You can integrate by parts twice and algebraically solve for the integral to get #int\ e^{5x}cos 3x\ dx=5/34 e^{5x}cos 3x+3/34 e^{5x}sin 3x+C#

Let #I=int\ e^{5x}cos 3x\ dx#. Now let #u=e^{5x}# and #dv=cos 3x\ dx# so that #du=5e^{5x}\ dx# and #v=1/3 sin 3x#.

Then #I=1/3 e^{5x}sin 3x-5/3int\ e^{5x}sin 3x\ dx#.

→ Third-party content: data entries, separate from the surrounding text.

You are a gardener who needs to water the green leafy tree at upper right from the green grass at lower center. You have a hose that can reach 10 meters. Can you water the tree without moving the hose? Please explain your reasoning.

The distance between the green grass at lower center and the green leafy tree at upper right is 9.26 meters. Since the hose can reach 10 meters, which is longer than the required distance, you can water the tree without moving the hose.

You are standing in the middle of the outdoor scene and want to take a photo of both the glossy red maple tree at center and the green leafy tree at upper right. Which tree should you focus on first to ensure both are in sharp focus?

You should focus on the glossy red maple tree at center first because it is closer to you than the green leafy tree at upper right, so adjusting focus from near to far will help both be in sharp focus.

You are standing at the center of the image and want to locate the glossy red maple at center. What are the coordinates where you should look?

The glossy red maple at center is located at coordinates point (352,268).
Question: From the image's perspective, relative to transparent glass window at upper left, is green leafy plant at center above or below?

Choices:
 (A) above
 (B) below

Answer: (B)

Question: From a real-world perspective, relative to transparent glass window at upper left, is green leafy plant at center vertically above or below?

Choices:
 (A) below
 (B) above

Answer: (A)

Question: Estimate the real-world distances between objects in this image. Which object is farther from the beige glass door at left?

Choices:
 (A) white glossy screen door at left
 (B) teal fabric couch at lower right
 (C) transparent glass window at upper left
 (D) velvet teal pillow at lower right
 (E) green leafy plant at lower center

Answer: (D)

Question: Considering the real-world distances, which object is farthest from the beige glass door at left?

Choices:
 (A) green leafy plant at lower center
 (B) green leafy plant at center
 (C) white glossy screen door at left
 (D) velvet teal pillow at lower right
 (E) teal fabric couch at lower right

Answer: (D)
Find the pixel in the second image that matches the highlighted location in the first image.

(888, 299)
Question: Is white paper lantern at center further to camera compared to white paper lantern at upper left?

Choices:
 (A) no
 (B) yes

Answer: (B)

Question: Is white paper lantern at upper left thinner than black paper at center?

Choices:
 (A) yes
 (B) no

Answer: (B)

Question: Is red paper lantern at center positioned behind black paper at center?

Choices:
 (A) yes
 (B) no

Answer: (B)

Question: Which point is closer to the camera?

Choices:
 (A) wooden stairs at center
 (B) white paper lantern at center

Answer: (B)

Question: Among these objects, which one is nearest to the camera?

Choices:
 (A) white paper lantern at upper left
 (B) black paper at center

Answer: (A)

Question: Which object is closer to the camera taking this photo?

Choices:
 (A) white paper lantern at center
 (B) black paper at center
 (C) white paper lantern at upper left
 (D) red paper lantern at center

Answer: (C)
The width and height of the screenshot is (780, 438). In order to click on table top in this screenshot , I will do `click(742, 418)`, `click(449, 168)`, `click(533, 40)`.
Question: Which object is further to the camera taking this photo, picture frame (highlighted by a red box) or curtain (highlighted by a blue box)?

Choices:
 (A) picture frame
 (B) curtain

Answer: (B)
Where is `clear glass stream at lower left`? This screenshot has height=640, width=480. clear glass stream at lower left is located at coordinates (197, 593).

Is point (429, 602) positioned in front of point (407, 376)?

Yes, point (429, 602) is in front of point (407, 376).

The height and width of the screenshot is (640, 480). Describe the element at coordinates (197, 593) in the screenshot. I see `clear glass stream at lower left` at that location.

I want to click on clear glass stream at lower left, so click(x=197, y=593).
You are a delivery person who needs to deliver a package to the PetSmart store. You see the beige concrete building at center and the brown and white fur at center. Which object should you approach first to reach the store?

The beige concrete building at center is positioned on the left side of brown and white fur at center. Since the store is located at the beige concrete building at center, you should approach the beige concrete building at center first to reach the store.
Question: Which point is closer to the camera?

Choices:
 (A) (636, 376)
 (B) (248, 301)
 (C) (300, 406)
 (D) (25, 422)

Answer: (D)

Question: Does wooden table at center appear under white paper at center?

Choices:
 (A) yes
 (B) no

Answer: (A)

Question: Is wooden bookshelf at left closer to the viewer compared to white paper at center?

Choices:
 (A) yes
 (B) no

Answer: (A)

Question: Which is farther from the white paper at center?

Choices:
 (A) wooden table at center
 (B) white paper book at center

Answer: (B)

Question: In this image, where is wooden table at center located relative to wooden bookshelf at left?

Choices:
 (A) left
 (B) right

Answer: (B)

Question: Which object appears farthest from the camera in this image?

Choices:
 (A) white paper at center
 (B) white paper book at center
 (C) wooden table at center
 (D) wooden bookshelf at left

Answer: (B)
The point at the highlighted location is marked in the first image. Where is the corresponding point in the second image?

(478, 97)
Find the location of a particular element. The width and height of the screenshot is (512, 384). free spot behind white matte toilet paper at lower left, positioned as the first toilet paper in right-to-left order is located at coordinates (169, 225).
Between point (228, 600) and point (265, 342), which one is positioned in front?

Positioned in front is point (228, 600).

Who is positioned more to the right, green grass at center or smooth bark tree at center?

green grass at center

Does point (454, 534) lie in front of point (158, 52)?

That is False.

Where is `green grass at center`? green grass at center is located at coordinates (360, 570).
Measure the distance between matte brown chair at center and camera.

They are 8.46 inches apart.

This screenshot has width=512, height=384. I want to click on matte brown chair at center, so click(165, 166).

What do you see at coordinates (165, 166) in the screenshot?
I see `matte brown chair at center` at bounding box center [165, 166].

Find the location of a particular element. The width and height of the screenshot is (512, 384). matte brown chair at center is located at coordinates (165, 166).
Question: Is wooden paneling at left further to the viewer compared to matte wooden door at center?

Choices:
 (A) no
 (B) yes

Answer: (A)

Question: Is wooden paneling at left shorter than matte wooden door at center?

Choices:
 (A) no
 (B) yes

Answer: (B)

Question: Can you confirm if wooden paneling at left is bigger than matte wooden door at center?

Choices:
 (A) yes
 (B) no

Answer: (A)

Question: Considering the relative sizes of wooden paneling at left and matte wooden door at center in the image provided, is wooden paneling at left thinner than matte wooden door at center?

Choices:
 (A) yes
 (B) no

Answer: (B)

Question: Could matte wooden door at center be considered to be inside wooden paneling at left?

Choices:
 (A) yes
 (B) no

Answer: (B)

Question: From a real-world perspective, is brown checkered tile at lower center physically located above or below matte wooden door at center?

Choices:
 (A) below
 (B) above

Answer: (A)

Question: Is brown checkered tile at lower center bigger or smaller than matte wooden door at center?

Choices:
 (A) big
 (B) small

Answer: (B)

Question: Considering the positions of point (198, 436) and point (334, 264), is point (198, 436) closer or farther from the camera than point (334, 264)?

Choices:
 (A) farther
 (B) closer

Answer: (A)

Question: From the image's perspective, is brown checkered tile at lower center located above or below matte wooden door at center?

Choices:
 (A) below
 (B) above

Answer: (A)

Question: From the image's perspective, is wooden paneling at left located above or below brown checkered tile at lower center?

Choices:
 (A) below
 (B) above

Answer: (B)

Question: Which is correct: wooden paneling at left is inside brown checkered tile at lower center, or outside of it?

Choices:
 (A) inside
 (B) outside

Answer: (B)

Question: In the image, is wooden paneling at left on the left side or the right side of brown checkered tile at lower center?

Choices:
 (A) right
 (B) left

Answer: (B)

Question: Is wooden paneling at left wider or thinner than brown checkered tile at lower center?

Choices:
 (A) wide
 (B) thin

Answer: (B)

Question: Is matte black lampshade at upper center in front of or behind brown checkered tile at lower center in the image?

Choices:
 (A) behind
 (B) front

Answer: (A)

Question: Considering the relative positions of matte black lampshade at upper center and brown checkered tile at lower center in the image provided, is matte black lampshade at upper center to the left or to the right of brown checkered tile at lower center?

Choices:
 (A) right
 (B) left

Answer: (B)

For this next integral, let #u=e^{5x}# and #dv=sin 3x\ dx# so that #du=5e^{5x}# and #v=-1/3 cos 3x#. It follows that

#I=1/3 e^{5x}sin 3x-5/3(-1/3 e^{5x}cos 3x+5/3 int e^{5x}cos 3x\ dx)#

#=1/3 e^{5x}sin 3x+5/9e^{5x}cos 3x-25/9 I#.

Therefore, #34/9 I=1/3 e^{5x}sin 3x+5/9 e^{5x}cos 3x#.

Multiplying both sides by #9/34#, rearranging, and tacking on a #+C# at the end gives

#I=int\ e^{5x}cos 3x\ dx=5/34 e^{5x}cos 3x+3/34 e^{5x}sin 3x+C#.